We sat at a table on Christmas and my words were gathering in my throat, almost like children behind a curtain at a school play. My Dad noticed and said that I had something to say. Very strange how he knew that. I stumbled a bit and my voice cracked in places but I managed to say that I admire how my parents and their friends have treated each other and that when people ask me why I am the way with my own friends I just say I try to reflect what I have been lucky enough to see.

It is not that I am not seen in Oslo but I am not known in the same way. It is a familiarity that goes even beyond understanding. In the eyes of my elders there is a part of me that exists that even I don’t have access to, only they can tell me of myself and it goes both ways. I think that’s also why old friends are so important. They are companions in this long river of life. I called my friend in Australia the other day and we had no plan. He just asked “what are we going to talk about?” and we just went on an intellectual walk. It’s such a beautiful thing. His daughter is healthy, he told me and also very sociable. I hope that I get to see her one day, I said and I can be that uncle who says that I knew her when she was thiiiiis small.

A Lack of Lemongrasss

Someone I knew once called me terribly naïve for taking the Human Development Index so seriously in determining my life choices and in many ways she was right. As I wandered the streets of Oslo I saw things that made sense to my rational mind, well designed parks, off the scale walkability, bike lanes everywhere and a river so clean one could feasibly drink from it - not advised but out of all the rivers in all the capital cities in the entire world I would probably choose Oslo’s. At the same time it was all so alienating. My usual park is one that overlooks the well-planned city and the islands that lie in the fjord like those mythical turtles that hold up each their own world and I sigh. Where are my people, where is the laughter?1

In Bangkok underneath an elevated trainstation whose underbelly was blackened by the street smoke I saw two traffic wardens shadowboxing Muay Thai. I went to Portugal once and another friend of mine said that I was being such a white LinkedInBro for saying how the Portguese seemed happier even though they had less than people in Norway. I’ll happily be called a white LinkedIn Bro because in some cases I do think that’s true. Of course the fact that fish sauce is widely available in small towns in Norway speaks to the desire of Thais to seek their fortune abroad but it also doesn’t mean that there was not more joy to be had at home.

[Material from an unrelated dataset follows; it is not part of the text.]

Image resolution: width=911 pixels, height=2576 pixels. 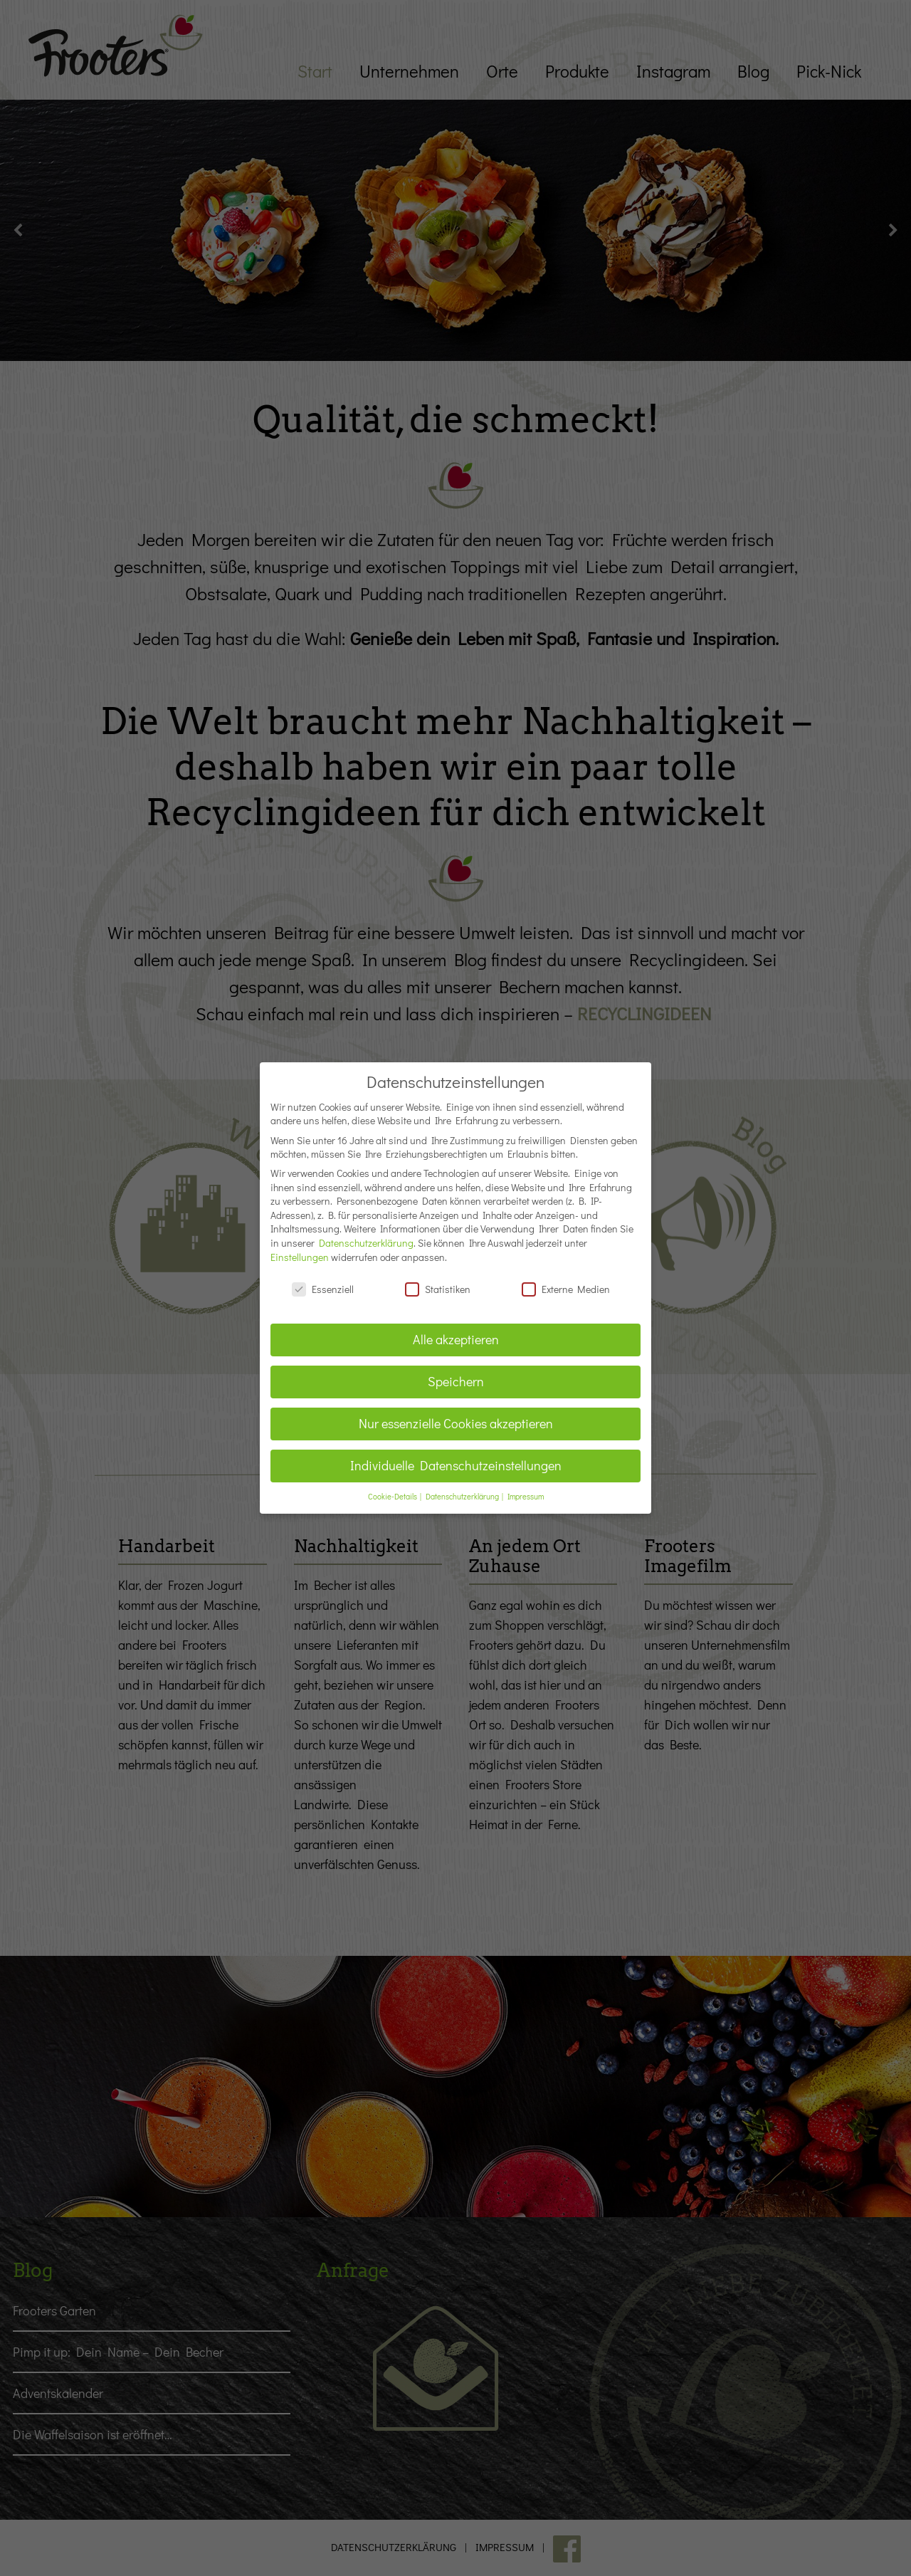 I want to click on Datenschutzerklärung [button], so click(x=463, y=1483).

There’s an asian supermarket that I go to in Oslo and I can never bring myself to buy the lemongrass. It is always so pale and dry. My brother is the opposite of me, he will happily eat Malaysian food wherever he can find it in varying forms of interpretation. For me, it’s just too sad and I would rather go without than to taste a shadow of a memory.

Things I’ve read, watched and listened to

Books:

  • The End of the Nineteen-Nineties by Hafiz Noor Shams - a mix of a personal account and a retelling of history, Shams shares what it felt like riding on the optimism of the Malaysia of the 1990’s where everything seemed possible and it was on the cusp of reaching the fabled status of a ‘developed country’ as well exploring where it went wrong. I will be keeping my notes here
  • Fooled by Randomness by Nicolas Nassim Taleb - the main idea is that we attribute a lot more to agency when it really should be attributed to chance

Youtube:

Songs:

  • The Orchids by Califone - creamy and dreamy and something I could listen to on repeat for days
  • One Day by Matisyahu

That’s it from me and I’ll see you in the New Year.